ChIP-qPCR was performed by using a MAGnityTM Chromatin Immunoprecipitation System (Invitrogen, USA) according to the manufacturer’s protocol. In brief, BEAS-2B cells were crosslinked and chromatin was extracted and sheared. Samples were immunoprecipitated with anti-AhR antibody (Cell Signaling, USA). The primer sequences used for ChIP-qPCR are shown as follows: MUC1, 5′-TGCCACGCCCGATCTGCCTCT-3′ (sense) and 5′-GAACGCACAGCATGGTGG-3′ (antisense); MUC2, 5′-TCTGCCACCCGGTCGGCT-3′ (sense) and 5′-GGCACTGGTGGTGGTCGTCTG-3′ (antisense); MUC5A, 5′-TTCAACCCTAACCCCTCTGC-3′ (sense) and 5′-TGTGTGATGAACACTTGCCCAG-3′ (antisense); MUC5B, 5′-CTGCTTCCTCAACCCTGCC-3′ (sense) and 5′-GCCTTCCTCTATGTCTTGCCT-3′ (antisense); MUC13, 5′-CTTCAGCCTGGGCGACAGAGTGAG-3′ (sense) and 5′-ACCAGCTTTACTGCTTGGATT-3′ (antisense); MUC16, 5′-ACAAAAACAGCCAGAGATAGT-3′ (sense) and 5′-CGGAGGTTGCAGTGAGCCAAG-3′ (antisense). The results were from three independent experiments followed by normalization to input signals and shown as means ± SD.

Lung function detection

Lung function measurement was performed according to the procedure previously published.43 In brief, mice were injected intraperitoneally (i.p.) with 0.4 g/kg tribromoethanol and placed on a flexiVent pulmonary system (SCIREQ Inc., Canada). Then, the mice were subjected to mechanical ventilation with a tidal volume of 10 mL/kg and a respiratory rate of 150 breaths/min. 3 cmH2O positive end expiratory pressure (PEEP) was used for lung function detection. The dynamic pulmonary compliance was measured by Snapshot-150 perturbation.

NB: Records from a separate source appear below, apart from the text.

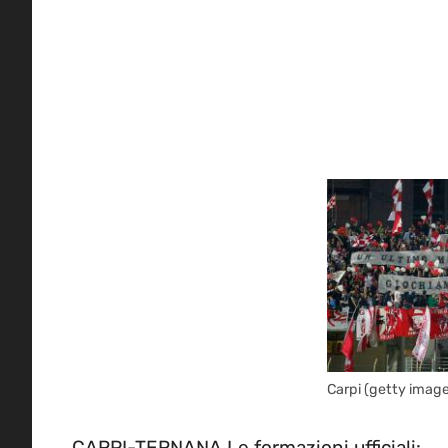
Carpi (getty image
CARPI-TERNANA Le formazioni ufficiali:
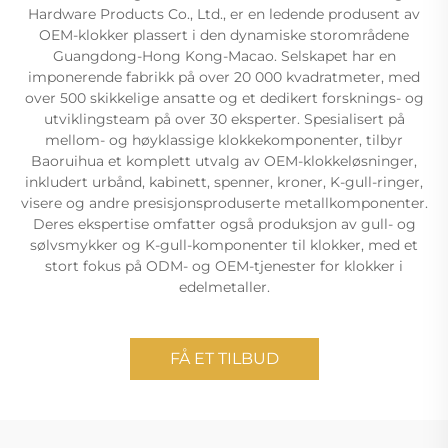
Hardware Products Co., Ltd., er en ledende produsent av
OEM-klokker plassert i den dynamiske storområdene
Guangdong-Hong Kong-Macao. Selskapet har en
imponerende fabrikk på over 20 000 kvadratmeter, med
over 500 skikkelige ansatte og et dedikert forsknings- og
utviklingsteam på over 30 eksperter. Spesialisert på
mellom- og høyklassige klokkekomponenter, tilbyr
Baoruihua et komplett utvalg av OEM-klokkeløsninger,
inkludert urbånd, kabinett, spenner, kroner, K-gull-ringer,
visere og andre presisjonsproduserte metallkomponenter.
Deres ekspertise omfatter også produksjon av gull- og
sølvsmykker og K-gull-komponenter til klokker, med et
stort fokus på ODM- og OEM-tjenester for klokker i
edelmetaller.
FÅ ET TILBUD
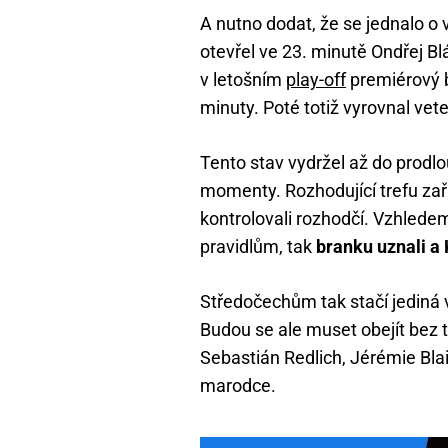
A nutno dodat, že se jednalo o
otevřel ve 23. minutě Ondřej B
v letošním
play-off
premiérový b
minuty. Poté totiž vyrovnal vet
Tento stav vydržel až do prodl
momenty. Rozhodující trefu zaříd
kontrolovali rozhodčí. Vzhledem
pravidlům, tak
branku uznali a 
Středočechům tak stačí jediná v
Budou se ale muset obejít bez t
Sebastián Redlich, Jérémie Blai
marodce.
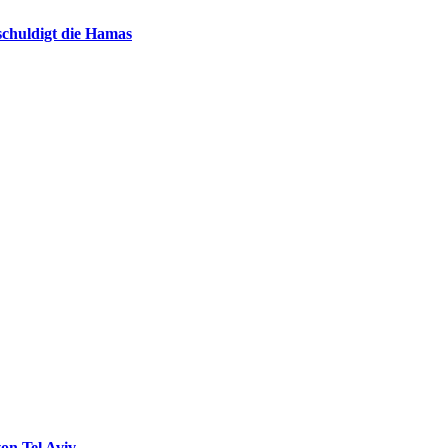
chuldigt die Hamas
on Tel Aviv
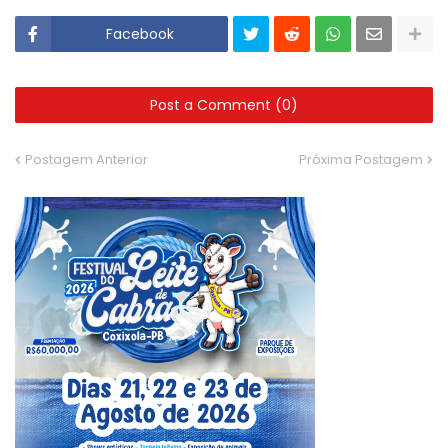
Facebook
Post a Comment (0)
Postagem Anterior
Próxima Postagem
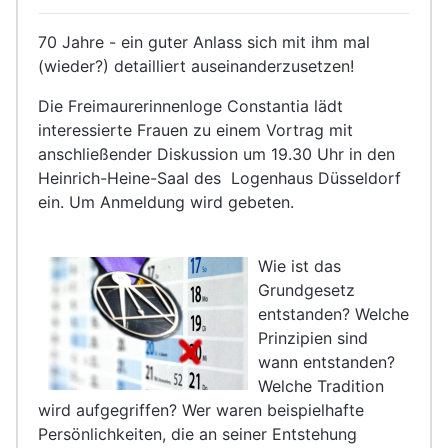
70 Jahre - ein guter Anlass sich mit ihm mal
(wieder?) detailliert auseinanderzusetzen!
Die Freimaurerinnenloge Constantia lädt
interessierte Frauen zu einem Vortrag mit
anschließender Diskussion um 19.30 Uhr in den
Heinrich-Heine-Saal des Logenhaus Düsseldorf
ein. Um Anmeldung wird gebeten.
Wie ist das
Grundgesetz
entstanden? Welche
Prinzipien sind
wann entstanden?
Welche Tradition
wird aufgegriffen? Wer waren beispielhafte
Persönlichkeiten, die an seiner Entstehung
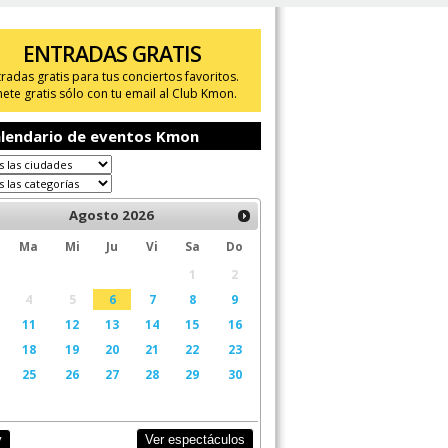
ENTRADAS GRATIS
tradas gratis para tus conciertos favoritos.
ete gratis sólo con tu email al Club Kmon.
lendario de eventos Kmon
Agosto
2026
Ma
Mi
Ju
Vi
Sa
Do
1
2
4
5
6
7
8
9
11
12
13
14
15
16
18
19
20
21
22
23
25
26
27
28
29
30
Ver espectáculos
y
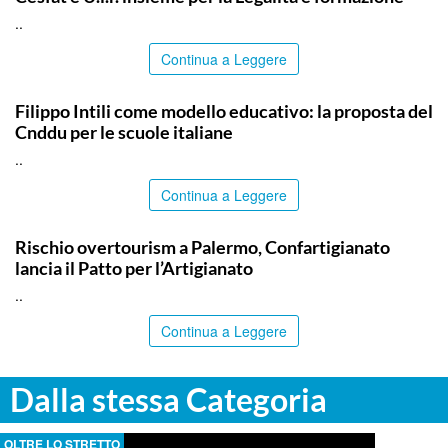
..
Continua a Leggere
COMMUNITY
Filippo Intili come modello educativo: la proposta del
Cnddu per le scuole italiane
..
Continua a Leggere
COMMUNITY
Rischio overtourism a Palermo, Confartigianato
lancia il Patto per l’Artigianato
..
Continua a Leggere
Dalla stessa Categoria
OLTRE LO STRETTO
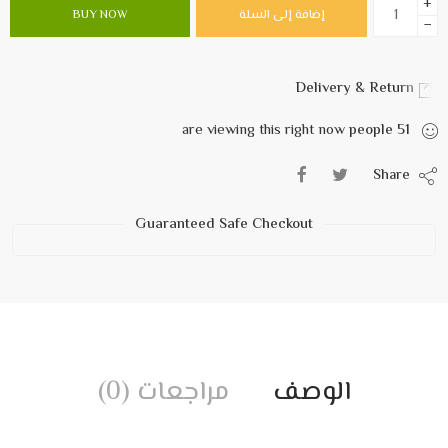
+
إضافة إلى السلة
BUY NOW
−
Delivery & Return
are viewing this right now
people
51
Share
Guaranteed Safe Checkout
الوصف
مراجعات (0)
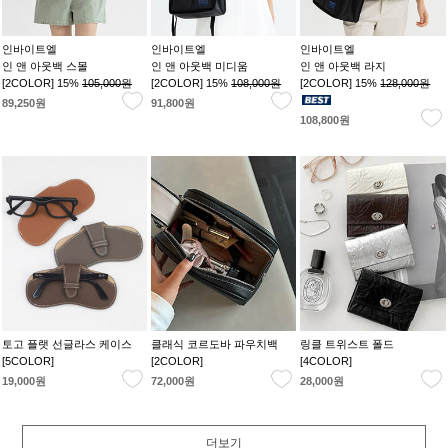
인바이트엘
인바이트엘
인바이트엘
인 앤 아웃백 스몰
인 앤 아웃백 미디움
인 앤 아웃백 라지
[2COLOR] 15%
105,000원
[2COLOR] 15%
108,000원
[2COLOR] 15%
128,000원
89,250원
91,800원
108,800원
토고 플랫 선글라스 케이스
클래식 코르도바 파우치백
링클 트위스트 폴드
[5COLOR]
[2COLOR]
[4COLOR]
19,000원
72,000원
28,000원
더보기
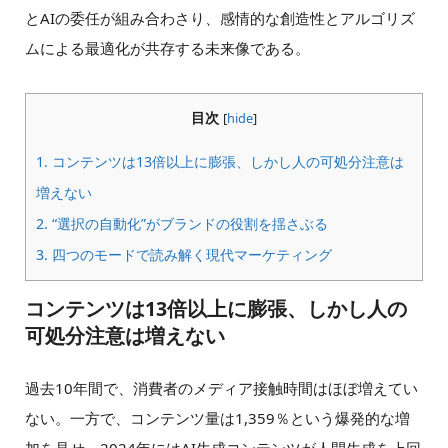
とAIの委任が組み合わさり、感情的な創造性とアルゴリズ
ムによる最適化が共存する未来像である。
目次
[
hide
]
1.
コンテンツは13倍以上に膨張、しかし人の可処分注意は
増えない
2.
“選択の自動化”がブランドの役割を揺さぶる
3.
四つのモードで読み解く現代マーケティング
コンテンツは13倍以上に膨張、しかし人の
可処分注意は増えない
過去10年間で、消費者のメディア接触時間はほぼ増えてい
ない。一方で、コンテンツ量は1,359％という爆発的な増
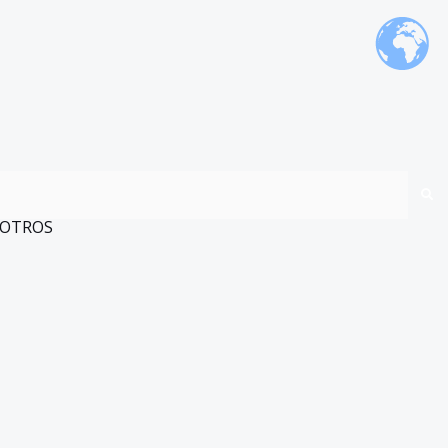
OTROS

Animal experiments and treatment protocol

ICR mice were treated with IFN-β (1 μg/mouse), IFN-γ (10 μg/mouse), IFN-β + CH223191 (10 mg/kg) or IFN-γ + CH223191 through the trachea once every day for 4 days. For SARS-CoV-2 infection, hACE2-transgenic mice were inoculated intranasally with PBS or SARS-CoV-2 stock virus at a dose of 1 × 105 TCID50 for indicated time periods.

Rhesus macaques (3–4 years old) were challenged with 106 TCID50/mL SARS-CoV-2 virus through the trachea (n = 3 macaques/group). At 7 days post inoculation, macaques were euthanized and lung tissues were collected for immunohistochemical staining.

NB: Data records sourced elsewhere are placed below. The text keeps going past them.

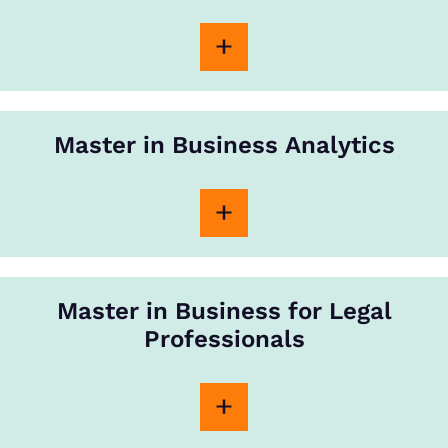
Master in Business Analytics
Master in Business for Legal
Professionals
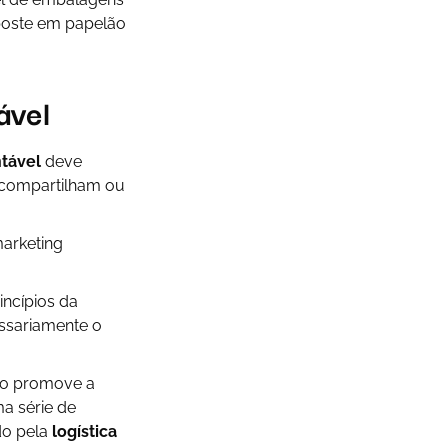
aposte em papelão
ável
tável
deve
e compartilham ou
marketing
incípios da
essariamente o
omo promove a
ma série de
do pela
logística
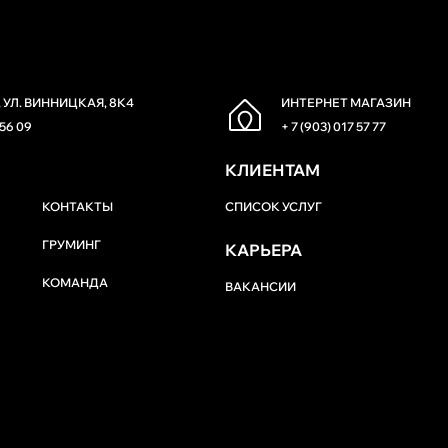
 УЛ. ВИННИЦКАЯ, 8К4
ИНТЕРНЕТ МАГАЗИН
 56 09
+ 7 (903) 017 57 77
КЛИЕНТАМ
КОНТАКТЫ
СПИСОК УСЛУГ
ГРУМИНГ
КАРЬЕРА
КОМАНДА
ВАКАНСИИ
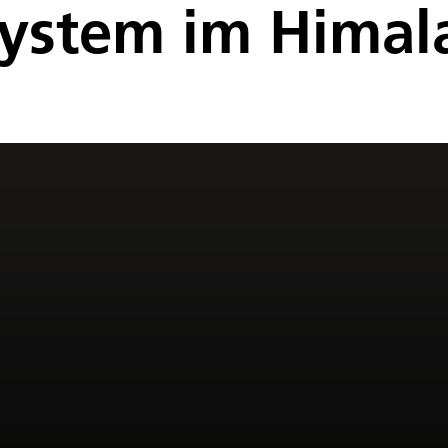
ystem im Himala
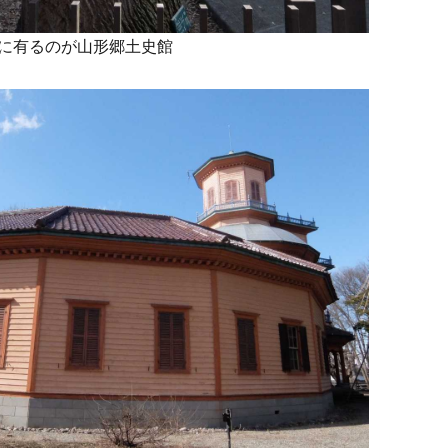
に有るのが山形郷土史館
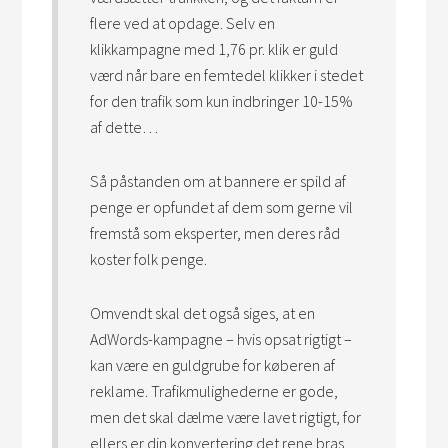
flere ved at opdage. Selv en
klikkampagne med 1,76 pr. klik er guld
værd når bare en femtedel klikker i stedet
for den trafik som kun indbringer 10-15%
af dette…
Så påstanden om at bannere er spild af
penge er opfundet af dem som gerne vil
fremstå som eksperter, men deres råd
koster folk penge.
Omvendt skal det også siges, at en
AdWords-kampagne – hvis opsat rigtigt –
kan være en guldgrube for køberen af
reklame. Trafikmulighederne er gode,
men det skal dælme være lavet rigtigt, for
ellers er din konvertering det rene bras.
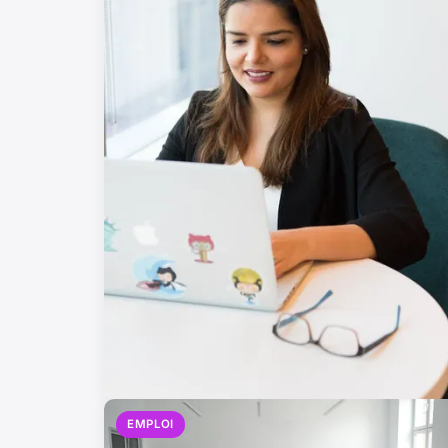
EMPLOI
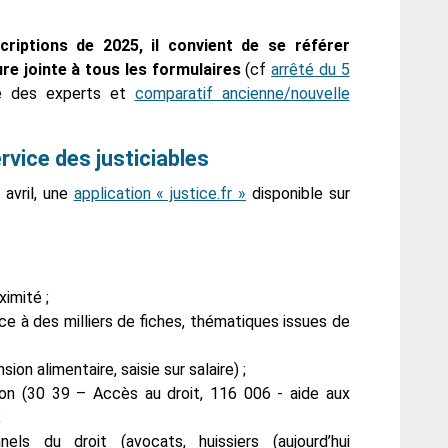
scriptions de 2025, il convient de se référer
re jointe à tous les formulaires
(cf
arrêté du 5
re des experts et
comparatif ancienne/nouvelle
ervice des justiciables
 avril, une
application « justice.fr »
disponible sur
ximité ;
ce à des milliers de fiches, thématiques issues de
sion alimentaire, saisie sur salaire) ;
ion (30 39 – Accès au droit, 116 006 - aide aux
;
els du droit (avocats, huissiers (aujourd’hui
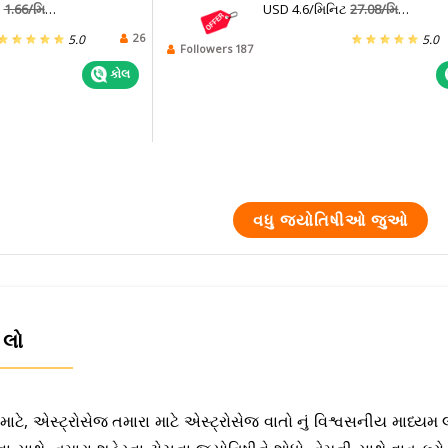
ટ
1.66/મિનિટ
USD 4.6/મિનિટ
27.08/મિનિટ
26
5.0
5.0
Followers 187
કોલ
વધુ જ્યોતિષીઓ જુઓ
 લો
માટે, એસ્ટ્રોસેજ તમારા માટે એસ્ટ્રોસેજ વાતો નું વિશ્વસનીય માધ્યમ લ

Partial pressure of O2 (PO2) analysis

Mice were anesthetized and the blood was drawn from canthus vein. Immediately, the level of PO2 was detected by using Roche Cobas b123 full-automatic blood gas analyzer (Roche).

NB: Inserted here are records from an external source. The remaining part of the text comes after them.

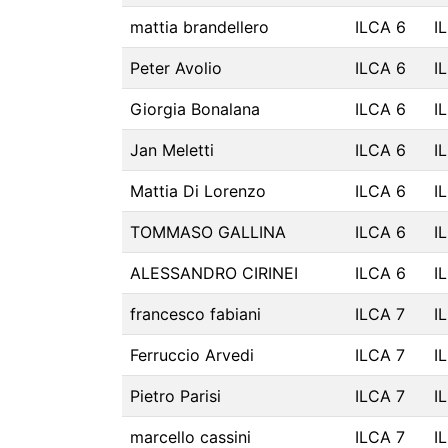
mattia brandellero
ILCA 6
I
Peter Avolio
ILCA 6
I
Giorgia Bonalana
ILCA 6
I
Jan Meletti
ILCA 6
I
Mattia Di Lorenzo
ILCA 6
I
TOMMASO GALLINA
ILCA 6
I
ALESSANDRO CIRINEI
ILCA 6
I
francesco fabiani
ILCA 7
I
Ferruccio Arvedi
ILCA 7
I
Pietro Parisi
ILCA 7
I
marcello cassini
ILCA 7
I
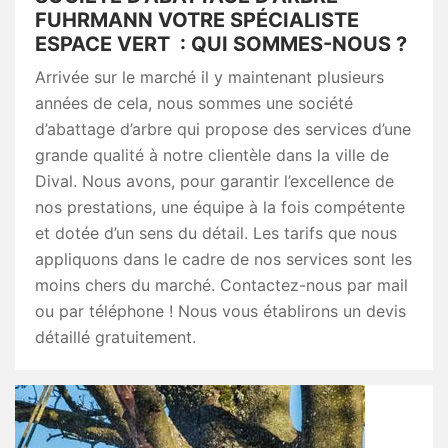
FUHRMANN VOTRE SPÉCIALISTE
ESPACE VERT : QUI SOMMES-NOUS ?
Arrivée sur le marché il y maintenant plusieurs
années de cela, nous sommes une société
d’abattage d’arbre qui propose des services d’une
grande qualité à notre clientèle dans la ville de
Dival. Nous avons, pour garantir l’excellence de
nos prestations, une équipe à la fois compétente
et dotée d’un sens du détail. Les tarifs que nous
appliquons dans le cadre de nos services sont les
moins chers du marché. Contactez-nous par mail
ou par téléphone ! Nous vous établirons un devis
détaillé gratuitement.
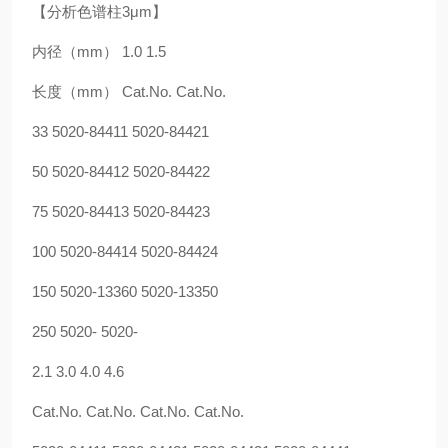
【分析色谱柱3μm】
内径（mm） 1.0 1.5
长度（mm） Cat.No. Cat.No.
33 5020-84411 5020-84421
50 5020-84412 5020-84422
75 5020-84413 5020-84423
100 5020-84414 5020-84424
150 5020-13360 5020-13350
250 5020- 5020-
2.1 3.0 4.0 4.6
Cat.No. Cat.No. Cat.No. Cat.No.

Quantification and statistical analysis

All experiments were performed at least three times. Results are expressed as means ± SD as indicated, and analyzed by two-tailed Student’s t-test or One-way ANOVA followed by Boferroni’s test. The P value < 0.05 was considered statistically significant. The analysis was conducted using the Graphpad 8.0 software.